I've been searching the forum but haven't found my answer. I have never owned a lathe. I just purchased a South Bend 8K SB1001 and the South Bend bench to put it on. The lathe came with a rubber gasket to put between the lathe and the bench. I would imagine to help keep oil from running into the bench through the mounting holes. So do I level the lathe using the adjustable feet on the bench ? The bench is made with eight leveling feet. It's like two separate cabinets, one on each end with a solid one piece top connecting the two. For some reason it just doesn't seem right to me. I can see leveling the bench using the feet, just seems like the lathe itself should be fine tuned using jack studs on a metal block bolted to the bench. Am I missing something ?
   Ok, this is my first stupid question, many more will follow. The instructions with the lathe say bolt it to the bench. Another manual I have on setting up a lathe say  bolt it to metal blocks with jack studs. Is it just a personal preference thing ? It would look better just bolting it to the bench with the gasket but if plates with jack studs work better, I'd rather do that now than find out later I should have. I hope this makes sense ......


----------



## Hexhead (Feb 13, 2014)

I really do think it's a preference thing. If you ask 10 people how to level it you will get 10 different options and their reasons why their was is the right way.
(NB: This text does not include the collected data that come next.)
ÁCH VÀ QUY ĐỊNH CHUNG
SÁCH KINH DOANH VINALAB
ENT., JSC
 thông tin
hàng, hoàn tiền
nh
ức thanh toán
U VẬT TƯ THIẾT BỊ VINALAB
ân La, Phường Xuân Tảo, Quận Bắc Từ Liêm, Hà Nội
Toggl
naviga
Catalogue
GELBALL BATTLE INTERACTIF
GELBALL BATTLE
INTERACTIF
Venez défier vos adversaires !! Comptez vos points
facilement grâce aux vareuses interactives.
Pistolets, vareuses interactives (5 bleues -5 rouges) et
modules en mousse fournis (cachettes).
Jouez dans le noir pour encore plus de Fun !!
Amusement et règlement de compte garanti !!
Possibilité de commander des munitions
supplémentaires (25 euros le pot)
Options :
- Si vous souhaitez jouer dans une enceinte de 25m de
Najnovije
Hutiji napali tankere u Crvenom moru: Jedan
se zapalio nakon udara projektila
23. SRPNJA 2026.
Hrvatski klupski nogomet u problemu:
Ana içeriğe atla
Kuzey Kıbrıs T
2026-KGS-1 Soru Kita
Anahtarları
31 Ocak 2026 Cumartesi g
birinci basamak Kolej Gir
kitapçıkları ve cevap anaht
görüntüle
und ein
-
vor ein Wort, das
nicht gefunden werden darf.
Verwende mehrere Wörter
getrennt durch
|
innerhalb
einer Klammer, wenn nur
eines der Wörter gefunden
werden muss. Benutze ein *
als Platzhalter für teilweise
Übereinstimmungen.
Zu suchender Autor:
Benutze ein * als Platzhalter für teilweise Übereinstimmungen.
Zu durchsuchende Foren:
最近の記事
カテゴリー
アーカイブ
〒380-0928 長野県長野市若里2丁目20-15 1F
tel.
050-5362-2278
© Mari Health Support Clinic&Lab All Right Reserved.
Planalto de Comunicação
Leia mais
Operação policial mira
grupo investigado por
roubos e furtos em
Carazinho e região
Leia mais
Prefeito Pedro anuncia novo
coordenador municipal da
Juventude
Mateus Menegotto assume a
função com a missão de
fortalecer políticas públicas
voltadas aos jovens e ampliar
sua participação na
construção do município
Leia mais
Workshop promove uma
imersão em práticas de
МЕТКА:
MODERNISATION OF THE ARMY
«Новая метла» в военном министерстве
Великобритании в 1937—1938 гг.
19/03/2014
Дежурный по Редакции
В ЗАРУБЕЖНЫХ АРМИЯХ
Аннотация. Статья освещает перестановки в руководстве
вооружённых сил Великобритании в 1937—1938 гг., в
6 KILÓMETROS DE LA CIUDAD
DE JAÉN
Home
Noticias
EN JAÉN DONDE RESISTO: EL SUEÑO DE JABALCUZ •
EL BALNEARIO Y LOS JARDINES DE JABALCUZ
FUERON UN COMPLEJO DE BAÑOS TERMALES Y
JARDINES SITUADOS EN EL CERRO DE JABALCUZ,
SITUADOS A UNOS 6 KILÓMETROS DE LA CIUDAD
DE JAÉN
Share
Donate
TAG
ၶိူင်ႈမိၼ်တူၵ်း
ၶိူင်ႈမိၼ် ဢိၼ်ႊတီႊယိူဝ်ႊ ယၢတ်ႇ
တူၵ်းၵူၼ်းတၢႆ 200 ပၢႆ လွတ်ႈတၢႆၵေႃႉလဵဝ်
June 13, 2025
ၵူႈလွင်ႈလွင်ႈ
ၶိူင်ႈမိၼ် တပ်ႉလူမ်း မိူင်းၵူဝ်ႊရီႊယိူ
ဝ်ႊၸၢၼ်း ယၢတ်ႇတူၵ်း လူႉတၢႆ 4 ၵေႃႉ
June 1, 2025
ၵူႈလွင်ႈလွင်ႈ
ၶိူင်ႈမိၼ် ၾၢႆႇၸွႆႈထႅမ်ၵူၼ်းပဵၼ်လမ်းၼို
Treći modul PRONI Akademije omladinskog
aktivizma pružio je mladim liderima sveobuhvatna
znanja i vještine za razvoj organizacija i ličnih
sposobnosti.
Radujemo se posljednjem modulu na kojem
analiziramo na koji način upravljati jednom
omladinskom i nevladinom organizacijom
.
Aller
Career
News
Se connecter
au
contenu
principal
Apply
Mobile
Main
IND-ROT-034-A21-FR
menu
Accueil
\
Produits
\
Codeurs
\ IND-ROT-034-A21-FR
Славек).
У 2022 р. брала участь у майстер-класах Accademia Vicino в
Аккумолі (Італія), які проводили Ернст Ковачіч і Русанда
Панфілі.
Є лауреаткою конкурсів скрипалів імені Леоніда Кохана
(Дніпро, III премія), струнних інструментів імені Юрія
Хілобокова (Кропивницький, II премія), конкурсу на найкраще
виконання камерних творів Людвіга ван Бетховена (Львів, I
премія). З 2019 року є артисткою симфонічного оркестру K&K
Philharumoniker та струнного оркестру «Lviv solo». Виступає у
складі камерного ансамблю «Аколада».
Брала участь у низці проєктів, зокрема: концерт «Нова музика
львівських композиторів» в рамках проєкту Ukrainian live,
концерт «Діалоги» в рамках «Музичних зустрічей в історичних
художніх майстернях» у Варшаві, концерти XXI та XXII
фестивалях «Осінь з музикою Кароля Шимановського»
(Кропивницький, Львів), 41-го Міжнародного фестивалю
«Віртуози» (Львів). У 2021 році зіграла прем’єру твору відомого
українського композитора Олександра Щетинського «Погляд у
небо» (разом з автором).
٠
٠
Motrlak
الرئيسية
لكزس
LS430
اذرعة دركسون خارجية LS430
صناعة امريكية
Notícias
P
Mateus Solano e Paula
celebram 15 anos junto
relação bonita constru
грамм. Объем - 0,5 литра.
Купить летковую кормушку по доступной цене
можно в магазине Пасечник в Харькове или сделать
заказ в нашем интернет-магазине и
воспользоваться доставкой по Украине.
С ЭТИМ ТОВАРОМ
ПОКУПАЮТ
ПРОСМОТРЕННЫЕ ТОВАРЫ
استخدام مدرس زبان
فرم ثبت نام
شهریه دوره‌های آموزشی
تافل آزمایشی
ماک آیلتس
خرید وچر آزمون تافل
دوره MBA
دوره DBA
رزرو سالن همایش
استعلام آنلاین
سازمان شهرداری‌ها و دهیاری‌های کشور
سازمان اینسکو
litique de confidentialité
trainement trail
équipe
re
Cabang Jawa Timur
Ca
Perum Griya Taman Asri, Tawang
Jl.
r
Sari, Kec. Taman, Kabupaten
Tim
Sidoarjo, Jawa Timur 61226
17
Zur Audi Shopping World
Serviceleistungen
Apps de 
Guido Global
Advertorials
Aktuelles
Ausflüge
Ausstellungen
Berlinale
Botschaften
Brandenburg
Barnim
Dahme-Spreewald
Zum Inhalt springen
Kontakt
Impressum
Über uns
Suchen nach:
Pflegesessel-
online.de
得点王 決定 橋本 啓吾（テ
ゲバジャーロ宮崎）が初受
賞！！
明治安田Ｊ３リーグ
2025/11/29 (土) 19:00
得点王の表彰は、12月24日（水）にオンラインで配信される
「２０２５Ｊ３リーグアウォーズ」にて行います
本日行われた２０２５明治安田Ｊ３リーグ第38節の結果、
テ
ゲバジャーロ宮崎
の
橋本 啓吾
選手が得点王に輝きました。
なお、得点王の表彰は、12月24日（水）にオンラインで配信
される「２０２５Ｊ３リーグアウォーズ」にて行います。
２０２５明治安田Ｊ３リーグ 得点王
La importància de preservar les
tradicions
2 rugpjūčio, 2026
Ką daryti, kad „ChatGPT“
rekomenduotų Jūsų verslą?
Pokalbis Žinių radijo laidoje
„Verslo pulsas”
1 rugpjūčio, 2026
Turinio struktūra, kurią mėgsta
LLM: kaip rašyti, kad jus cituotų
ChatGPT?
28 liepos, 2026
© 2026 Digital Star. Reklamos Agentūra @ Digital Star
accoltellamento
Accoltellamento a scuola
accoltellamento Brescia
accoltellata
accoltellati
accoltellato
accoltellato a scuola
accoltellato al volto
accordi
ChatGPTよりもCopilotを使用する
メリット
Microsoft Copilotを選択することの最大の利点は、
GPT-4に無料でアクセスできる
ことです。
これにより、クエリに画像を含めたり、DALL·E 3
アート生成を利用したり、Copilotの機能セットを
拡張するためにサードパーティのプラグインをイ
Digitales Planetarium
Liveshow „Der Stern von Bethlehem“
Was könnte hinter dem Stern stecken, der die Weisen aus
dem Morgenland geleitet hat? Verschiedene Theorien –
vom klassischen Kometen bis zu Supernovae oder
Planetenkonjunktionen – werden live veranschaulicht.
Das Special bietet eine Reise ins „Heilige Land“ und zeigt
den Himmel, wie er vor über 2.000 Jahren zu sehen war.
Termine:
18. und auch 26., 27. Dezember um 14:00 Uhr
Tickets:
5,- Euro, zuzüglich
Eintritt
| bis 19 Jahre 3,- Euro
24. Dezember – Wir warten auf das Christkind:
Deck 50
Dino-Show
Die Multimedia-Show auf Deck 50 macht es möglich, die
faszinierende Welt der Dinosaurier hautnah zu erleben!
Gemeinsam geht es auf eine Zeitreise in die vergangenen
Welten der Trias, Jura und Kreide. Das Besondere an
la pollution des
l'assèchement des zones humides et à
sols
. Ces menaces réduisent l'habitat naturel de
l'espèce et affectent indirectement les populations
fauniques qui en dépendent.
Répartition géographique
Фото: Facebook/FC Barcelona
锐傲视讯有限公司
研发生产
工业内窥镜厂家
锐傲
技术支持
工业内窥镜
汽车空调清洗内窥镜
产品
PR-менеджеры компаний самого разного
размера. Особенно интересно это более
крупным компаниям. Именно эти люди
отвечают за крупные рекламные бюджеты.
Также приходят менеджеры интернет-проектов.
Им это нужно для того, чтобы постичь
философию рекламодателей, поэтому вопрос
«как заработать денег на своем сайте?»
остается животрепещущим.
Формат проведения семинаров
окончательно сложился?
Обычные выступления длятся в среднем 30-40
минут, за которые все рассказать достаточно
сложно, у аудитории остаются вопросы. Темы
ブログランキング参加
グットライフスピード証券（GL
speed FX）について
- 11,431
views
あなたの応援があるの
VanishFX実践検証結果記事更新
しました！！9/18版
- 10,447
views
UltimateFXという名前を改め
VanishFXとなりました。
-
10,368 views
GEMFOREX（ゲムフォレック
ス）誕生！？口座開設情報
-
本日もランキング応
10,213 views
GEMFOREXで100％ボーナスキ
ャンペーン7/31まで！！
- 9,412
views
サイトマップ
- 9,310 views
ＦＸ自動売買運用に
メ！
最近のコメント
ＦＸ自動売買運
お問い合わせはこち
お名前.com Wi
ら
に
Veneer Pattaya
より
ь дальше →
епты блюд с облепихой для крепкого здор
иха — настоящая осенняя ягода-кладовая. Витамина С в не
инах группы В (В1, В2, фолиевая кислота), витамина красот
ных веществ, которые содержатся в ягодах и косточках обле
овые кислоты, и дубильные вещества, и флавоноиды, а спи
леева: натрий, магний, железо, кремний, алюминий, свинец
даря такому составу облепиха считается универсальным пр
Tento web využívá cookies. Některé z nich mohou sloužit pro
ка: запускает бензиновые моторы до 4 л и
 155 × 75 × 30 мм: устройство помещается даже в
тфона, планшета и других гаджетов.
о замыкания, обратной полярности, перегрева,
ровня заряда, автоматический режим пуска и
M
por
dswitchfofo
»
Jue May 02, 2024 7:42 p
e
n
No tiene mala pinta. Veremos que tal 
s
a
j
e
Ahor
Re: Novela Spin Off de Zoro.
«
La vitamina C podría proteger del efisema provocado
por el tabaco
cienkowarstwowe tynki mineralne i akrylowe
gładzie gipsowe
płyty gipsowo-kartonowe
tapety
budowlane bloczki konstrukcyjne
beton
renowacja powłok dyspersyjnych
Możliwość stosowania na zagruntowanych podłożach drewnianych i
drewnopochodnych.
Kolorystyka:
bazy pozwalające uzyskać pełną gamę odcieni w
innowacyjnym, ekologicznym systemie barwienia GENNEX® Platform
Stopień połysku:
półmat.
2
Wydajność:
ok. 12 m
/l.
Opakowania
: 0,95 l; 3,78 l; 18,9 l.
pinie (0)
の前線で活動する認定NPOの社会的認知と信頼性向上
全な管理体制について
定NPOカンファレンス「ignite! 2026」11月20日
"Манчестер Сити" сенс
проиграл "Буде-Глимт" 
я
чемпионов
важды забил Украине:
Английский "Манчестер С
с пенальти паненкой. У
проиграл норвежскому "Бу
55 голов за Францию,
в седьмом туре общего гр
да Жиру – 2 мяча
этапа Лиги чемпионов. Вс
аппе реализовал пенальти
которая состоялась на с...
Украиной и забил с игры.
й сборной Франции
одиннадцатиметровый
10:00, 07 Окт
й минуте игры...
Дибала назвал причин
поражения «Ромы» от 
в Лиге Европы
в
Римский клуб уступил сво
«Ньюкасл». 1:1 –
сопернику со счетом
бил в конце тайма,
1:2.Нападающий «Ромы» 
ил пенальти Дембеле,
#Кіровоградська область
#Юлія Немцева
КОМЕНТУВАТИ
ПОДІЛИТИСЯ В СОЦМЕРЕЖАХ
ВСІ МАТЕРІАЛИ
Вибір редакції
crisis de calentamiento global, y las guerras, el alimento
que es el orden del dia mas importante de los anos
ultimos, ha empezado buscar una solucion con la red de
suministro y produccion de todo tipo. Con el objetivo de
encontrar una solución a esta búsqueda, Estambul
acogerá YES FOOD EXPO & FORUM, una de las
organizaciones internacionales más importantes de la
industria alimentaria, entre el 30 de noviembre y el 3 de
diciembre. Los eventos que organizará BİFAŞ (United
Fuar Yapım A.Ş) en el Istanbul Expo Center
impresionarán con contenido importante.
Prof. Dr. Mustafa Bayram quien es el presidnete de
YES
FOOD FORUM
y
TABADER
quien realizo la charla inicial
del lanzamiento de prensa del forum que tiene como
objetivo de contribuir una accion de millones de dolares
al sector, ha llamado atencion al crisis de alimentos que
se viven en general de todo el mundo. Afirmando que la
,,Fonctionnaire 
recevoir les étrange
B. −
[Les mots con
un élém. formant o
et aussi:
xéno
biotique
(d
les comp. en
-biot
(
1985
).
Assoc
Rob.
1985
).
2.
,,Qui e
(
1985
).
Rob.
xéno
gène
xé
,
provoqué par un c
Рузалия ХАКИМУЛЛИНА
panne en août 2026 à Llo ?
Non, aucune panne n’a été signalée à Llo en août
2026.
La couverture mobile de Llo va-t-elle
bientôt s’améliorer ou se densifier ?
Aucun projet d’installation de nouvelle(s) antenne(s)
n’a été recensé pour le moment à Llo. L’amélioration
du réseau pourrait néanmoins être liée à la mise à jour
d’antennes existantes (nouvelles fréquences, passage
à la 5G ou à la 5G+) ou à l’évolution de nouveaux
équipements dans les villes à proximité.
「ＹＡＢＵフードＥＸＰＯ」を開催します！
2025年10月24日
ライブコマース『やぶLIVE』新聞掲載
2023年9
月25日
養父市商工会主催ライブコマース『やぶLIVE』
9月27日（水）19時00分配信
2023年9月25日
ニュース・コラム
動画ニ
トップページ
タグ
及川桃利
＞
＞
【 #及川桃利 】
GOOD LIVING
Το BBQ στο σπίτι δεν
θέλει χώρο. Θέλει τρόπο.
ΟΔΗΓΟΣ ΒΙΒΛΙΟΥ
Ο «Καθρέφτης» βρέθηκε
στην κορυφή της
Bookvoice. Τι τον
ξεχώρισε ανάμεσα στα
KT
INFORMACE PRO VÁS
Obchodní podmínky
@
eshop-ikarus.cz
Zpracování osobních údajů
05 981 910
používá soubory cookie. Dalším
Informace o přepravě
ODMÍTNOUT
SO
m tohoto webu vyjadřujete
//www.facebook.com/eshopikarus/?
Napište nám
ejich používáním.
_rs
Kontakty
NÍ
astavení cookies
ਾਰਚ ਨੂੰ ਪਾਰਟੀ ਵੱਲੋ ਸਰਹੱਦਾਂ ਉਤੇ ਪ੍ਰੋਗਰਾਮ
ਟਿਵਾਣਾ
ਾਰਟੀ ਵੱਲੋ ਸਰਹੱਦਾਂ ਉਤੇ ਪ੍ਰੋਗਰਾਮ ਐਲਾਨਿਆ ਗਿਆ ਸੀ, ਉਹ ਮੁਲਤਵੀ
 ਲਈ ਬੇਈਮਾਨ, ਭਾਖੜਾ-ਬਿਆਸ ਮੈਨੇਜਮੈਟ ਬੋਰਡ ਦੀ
The most important thing is just get it level. Get it in the ball park in the beginning then run it awhile until it settles in, maybe a week or so then re- level. You just don't want to have the bed twisted that's more important than level from back to front. To check for twist can be done easily with just a pole and a plumb bob.


----------



## ScrapMetal (Feb 14, 2014)

There's leveling and then there is "leveling". :headscratch:  In this case there will be two different types of leveling to do.  The adjustable feet of the cabinet will allow you to level the surface that the lathe sits on but it won't act to "level" the lathe.  Leveling the lathe consists of making sure that the front and back ways are parallel with each other (no "twist" in the lathe itself).  This kind of leveling needs to be done with a precision level and not just a regular bubble level and done with shims or even something like the jack screws you mentioned.

Here's an old bulletin from SB that will still be relevant for what you want to do - http://www.wswells.com/data/howto/H-3.pdf

Hope that helps,

-Ron


----------